Die Anschaffung des Kindles hat mein Lesepensum tatsächlich wieder so ein bisschen angekurbelt. (Wobei, wenn ich mir die letzten 3 Monate ansehe, war das auch gar nicht mehr soo wenig wie in den etlichen Monaten davor.) Es macht einfach Spaß!!

Gelesen

Ich möchte, da ich bei weitem nicht jedes gelesene Buch rezensiere, ab sofort Kurzberichte zu den gelesenen Büchern des jeweiligen Monats hier abgeben, die meine Bewertungen etwas näher erläutern.

Sylvia Day – Bared to you  
Saublöder Fifty Shades Abklatsch, zumindest finden sich einige Motive oberflächlich darin wieder. Strunzdumme Charaktere, platte Dialoge und eine an den Haaren herbeigezogene Handlung. Wer Fifty Shades mag, wird dieses Buch (der 1. Teil einer Trilogie) hassen. Und alle anderen sowieso.

Bentley Little – The Disappearance  
Ich liebe „Vermisstenstories“, in denen das Rätsel um verschwundene Personen geklärt werden muss. In diesem Buch verschwindet eine junge Studentin beim Burning Man Festival in der Wüste Nevadas. Ihre Freunde suchen nach ihr, und was sich gut anließ, driftete schnell in unerträgliches Gelaber ab. Zudem wurde das Geheimnis bzw der Grund des Verschwindens schon etwa bei der Hälfte des Buches aufgelöst, was es für mich unspannend machte.  Schade, denn an sich guter Schreibstil und mal eine etwas ungewöhnlichere Variante!

Frau Freitag – Voll streng, Frau Freitag 
Die Frau Freitag, ich LIEBE sie!

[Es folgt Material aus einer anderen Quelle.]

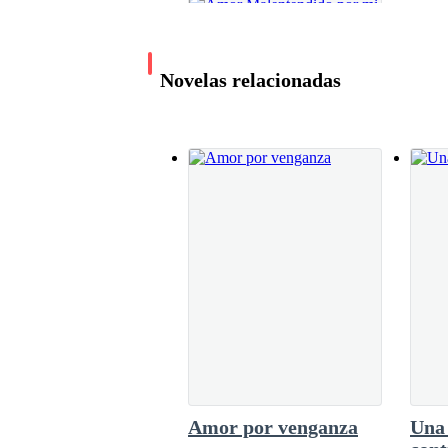
—Chicas, no creo que sea conveniente irnos con
Novelas relacionadas
propuso Valeria porque no confiaba en el joven q
—Valeria María, no puedes ser tan descon
bien. La buena fe se presume, la mala d
Amor Malentendido
por mi esposo cruel
Valeria hizo una mueca —No sé, pero mi a
Alicia W. Colins
decida la mayoría — agregó la joven con r
1.8M leídos
Al final no tuvo otra alternativa que acept
Amor por venganza
Una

Schon der erste Teil ihrer Schilderungen aus dem Schulalltag hat mir super gefallen. Sie schreibt so herzerfrischend, so ehrlich und so ungeschönt. So herrlich schnodderig und (offenbar) aus dem Leben gegriffen, und man kommt nicht umhin, sie und auch ihre Schüler irgendwie zu mögen. Frau Freitag hat übrigens auch ein sehr tolles Blog, das den Büchern in nichts nachsteht!

Antoinette van Heugten – Mutterliebst  
Selten beknacktes Buch, das ich nur gelesen habe, weil es das eBook bei Amazon mal gratis gab und das WLAN im Urlaub nicht so wollte wie ich und Lesestoff daher etwas mager war. Die Grundidee ist spannend: Ein Autist wird beschuldigt, einen anderen Autisten in einer psychiatrischen Klinik umgebracht zu haben. Die Mutter des beschuldigten Jungen ist sicher, dass ihr Sohn unschuldig ist und versucht, Beweise hierfür zu finden. Leider ist diese Suche spätestens ab dem 2. Buchdrittel nicht mehr spannend, sondern einfach nur langweilig und unrealistisch, und ein Klischee reiht sich an das nächste. Das letzte Drittel ist der Gipfel der Langatmigkeit, eine einzige Gerichtsverhandlung, die in epischer Länge und Breite dargelegt wird. Und die Autorin spart nicht an „Jawohl Euer Ehren!“, „Nein, Euer Ehren!“, „Einspruch!“ usw. *gäääähn*

Enid Blyton – The Twins at St. Clares 
Die englischsprachige Originalversion von Hanni & Nanni. Einige Leser wird es vielleicht überraschen, aber das, was man hierzulande kennt ist eine nicht nur übersetzte, sondern regelrecht eingedeutschte Version der „Twins at St. Clares“. Dies ist nämlich der Institutsname im Original (nicht „Lindenhof“). Die Zwillinge heißen eigentlich auch Pat & Isabel, die Serie spielt in den 40ern in einem anglikanischen Internat, und bis auf die Namen wurden auch bstimmte Umstände einfach dem Deutschen etwas angepasst und das ganze Handlungssetting insgesamt modernisiert. Seit ich dies vor ein paar Jahren rausbekommen habe, wollte ich schon immer mal die Originalversion lesen, und auf dem Kindle ist das so herrlich einfach… Ich muss ganz ehrlich sagen: Die deutsche Version gefällt mir besser, das Original ist schon sehr hausbacken und nicht so pfiffig wie das, was die Hanni & Nanni Leser kennen und lieben.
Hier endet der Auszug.